A Massachusetts woman has been charged with two counts of felony stalking of the former general manager of the Boston Red Sox, now president of the Chicago Cubs.
Media reports indicate the Canton woman was arrested a few blocks from Theo Epstein’s home, where she told police she was seeking him out to invite him to church. In and of itself that wouldn’t be a crime, but the woman had reportedly been warned about stalking his home.
Massachusetts criminal defense lawyers know that despite the headlines often made in cases of celebrity or high-profile stalking incidents, which often involve an element of mental illness, the majority of stalking allegations stem from a break-up or divorce.
In many cases, it can be a misunderstanding or one person just has a hard time letting go.
And the fact of the matter is, it’s fairly common. The Bureau of Justice Statistics reports the following:
1. In the U.S., 14 out of every 1,000 people reported being victims of stalking;
2. For people who were divorced or separated, the rate of stalking was the highest – 34 out of every 1,000;
3. About 1 in 4 alleged stalking victims reported being the target of some form of cyberstalking, such as e-mail (more than 80 percent) or instant messaging (35 percent);
The penalties for a stalking conviction under Massachusetts law are serious.
Massachusetts law, specifically Part IV, Title I, Chapter 265, Section 43, addresses stalking and its punishments. This statute defines stalking as any willful and malicious engagement in a pattern of conduct or series of acts over a period of time that is directed at one person that either “seriously alarms” or “annoys” that person AND would cause a reasonable person to suffer emotional distress.
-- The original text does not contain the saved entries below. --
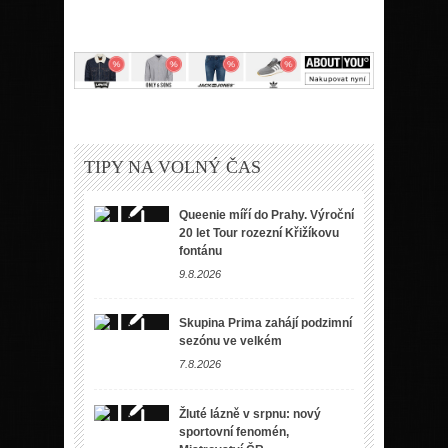
TIPY NA VOLNÝ ČAS
Queenie míří do Prahy. Výroční
20 let Tour rozezní Křižíkovu
fontánu
9.8.2026
Skupina Prima zahájí podzimní
sezónu ve velkém
7.8.2026
Žluté lázně v srpnu: nový
sportovní fenomén,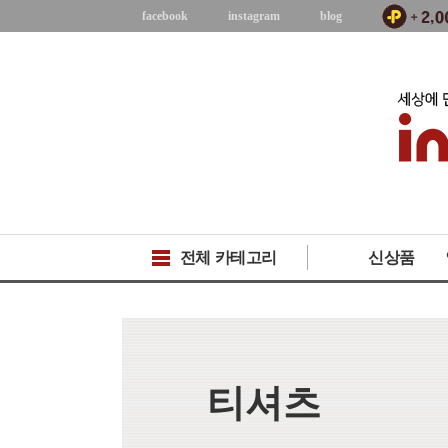
facebook
instagram
blog
전체 카테고리
신상품
티셔츠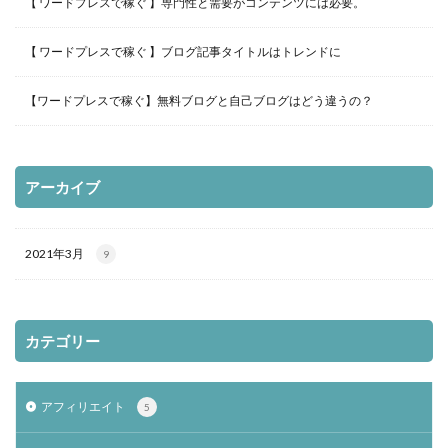
【 ワードプレスで稼ぐ 】専門性と需要がコンテンツには必要。
【 ワードプレスで稼ぐ 】ブログ記事タイトルはトレンドに
【ワードプレスで稼ぐ】無料ブログと自己ブログはどう違うの？
アーカイブ
2021年3月
9
カテゴリー
アフィリエイト
5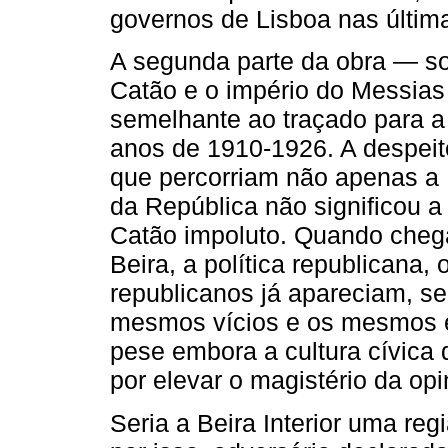
governos de Lisboa nas últi
A segunda parte da obra — sob
Catão e o império do Messias 
semelhante ao traçado para a
anos de 1910-1926. A despeit
que percorriam não apenas a B
da República não significou a
Catão impoluto. Quando cheg
Beira, a política republicana
republicanos já apareciam, s
mesmos vícios e os mesmos 
pese embora a cultura cívica 
por elevar o magistério da opin
Seria a Beira Interior uma reg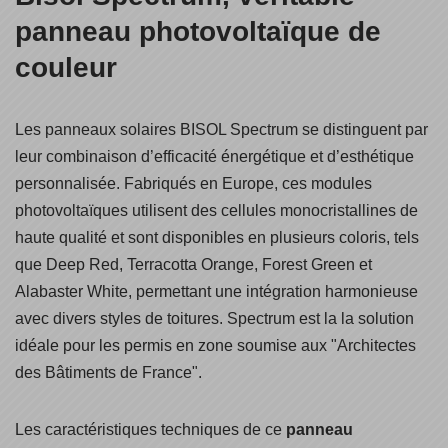
panneau photovoltaïque de
couleur
Les panneaux solaires BISOL Spectrum se distinguent par
leur combinaison d’efficacité énergétique et d’esthétique
personnalisée. Fabriqués en Europe, ces modules
photovoltaïques utilisent des cellules monocristallines de
haute qualité et sont disponibles en plusieurs coloris, tels
que Deep Red, Terracotta Orange, Forest Green et
Alabaster White, permettant une intégration harmonieuse
avec divers styles de toitures. Spectrum est la la solution
idéale pour les permis en zone soumise aux "Architectes
des Bâtiments de France".
Les caractéristiques techniques de ce
panneau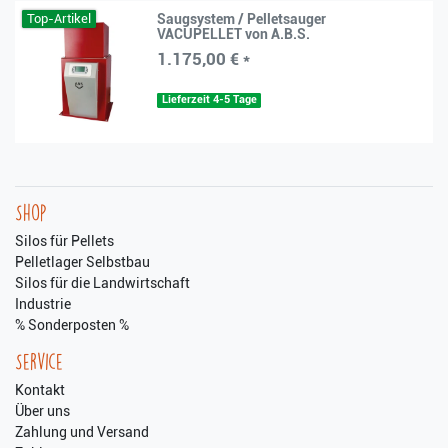
Top-Artikel
Saugsystem / Pelletsauger
VACUPELLET von A.B.S.
1.175,00 € *
Lieferzeit 4-5 Tage
Shop
Silos für Pellets
Pelletlager Selbstbau
Silos für die Landwirtschaft
Industrie
% Sonderposten %
Service
Kontakt
Über uns
Zahlung und Versand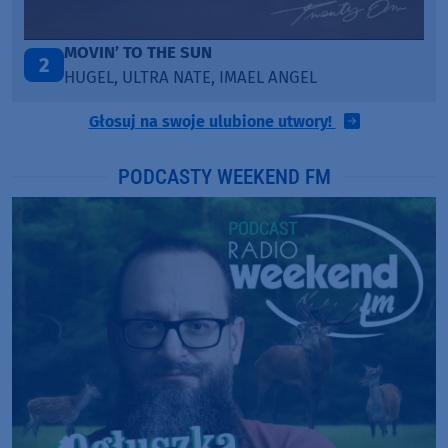
ITEPE ITEDE
3
SANAH
Głosuj na swoje ulubione utwory!
PODCASTY WEEKEND FM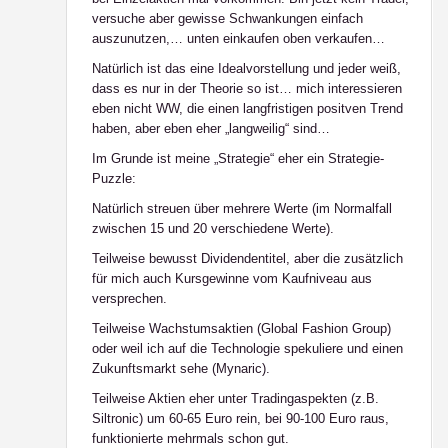
versuche aber gewisse Schwankungen einfach
auszunutzen,… unten einkaufen oben verkaufen…
Natürlich ist das eine Idealvorstellung und jeder weiß,
dass es nur in der Theorie so ist… mich interessieren
eben nicht WW, die einen langfristigen positven Trend
haben, aber eben eher „langweilig“ sind…
Im Grunde ist meine „Strategie“ eher ein Strategie-
Puzzle:
Natürlich streuen über mehrere Werte (im Normalfall
zwischen 15 und 20 verschiedene Werte).
Teilweise bewusst Dividendentitel, aber die zusätzlich
für mich auch Kursgewinne vom Kaufniveau aus
versprechen.
Teilweise Wachstumsaktien (Global Fashion Group)
oder weil ich auf die Technologie spekuliere und einen
Zukunftsmarkt sehe (Mynaric).
Teilweise Aktien eher unter Tradingaspekten (z.B.
Siltronic) um 60-65 Euro rein, bei 90-100 Euro raus,
funktionierte mehrmals schon gut.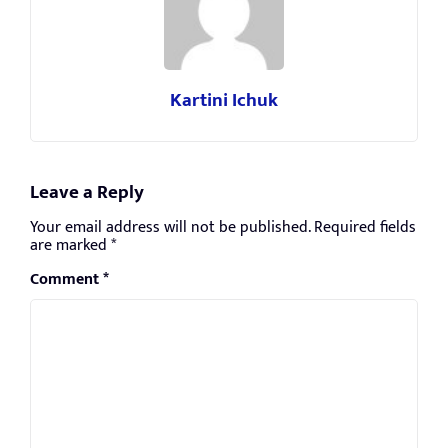
Kartini Ichuk
Leave a Reply
Your email address will not be published.
Required fields
are marked
*
Comment
*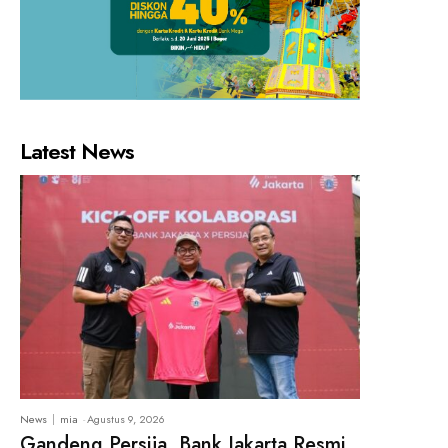
Latest News
News
mia
-
Agustus 9, 2026
Gandeng Persija, Bank Jakarta Resmi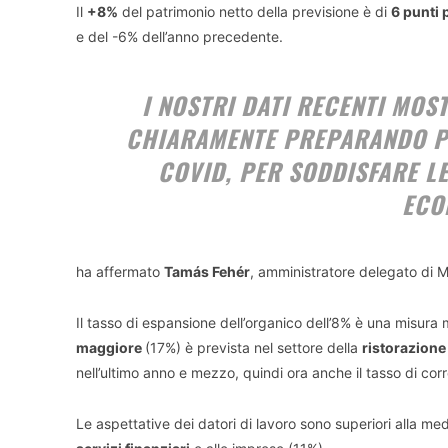
Il
+8%
del patrimonio netto della previsione è di
6 punti 
e del -6% dell’anno precedente.
I NOSTRI DATI RECENTI MOS
CHIARAMENTE PREPARANDO PE
COVID, PER SODDISFARE L
ECO
ha affermato
Tamás Fehér
, amministratore delegato di
Il tasso di espansione dell’organico dell’8% è una misura m
maggiore
(17%) è prevista nel settore della
ristorazione
nell’ultimo anno e mezzo, quindi ora anche il tasso di corr
Le aspettative dei datori di lavoro sono superiori alla med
The law also similarly encompasses threats that are intended to make the person fear either imminent physical injury or death.
This is a felony, and if convicted, a person can serve up to five years in prison and pay up to a $1,000 fine.
A lot of times when we think of stalking, collectively we’re picturing someone physically following another person around with binoculars. But of course, that’s an antiquated notion (although it would still count) and the law now addresses various forms of electronic communication too.
For example, the conduct that would be considered stalking under the law includes any actions carried out or threats made by mail, phone, e-mail, faxes, instant messages or any other electronic or digital communication.
So for example, if your girlfriend breaks up with you and you send her a series of Facebook messages meant to intimidate her or threaten her – even after you’ve been warned to stop – you can be charged with stalking, even if you never go near her.
It’s this misunderstanding about stalking laws that can sometimes get people in trouble.